■ GIVEN ENTRIES
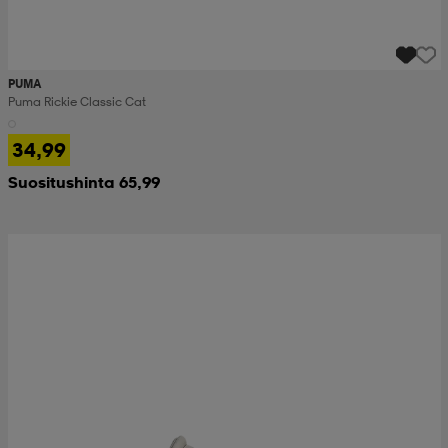
PUMA
Puma Rickie Classic Cat
34,99
Suositushinta 65,99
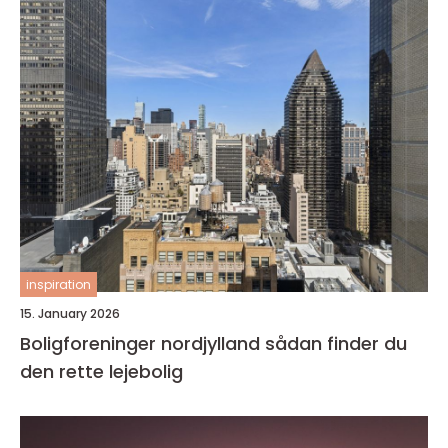
inspiration
15. January 2026
Boligforeninger nordjylland sådan finder du
den rette lejebolig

■ TASK TO COMPLETE
In case the records contain pictures, keep those out and repeat the rest exactly.

■ WRITTEN SOLUTION
PUMA
Puma Rickie Classic Cat
34,99
Suositushinta 65,99
inspiration
15. January 2026
Boligforeninger nordjylland sådan finder du
den rette lejebolig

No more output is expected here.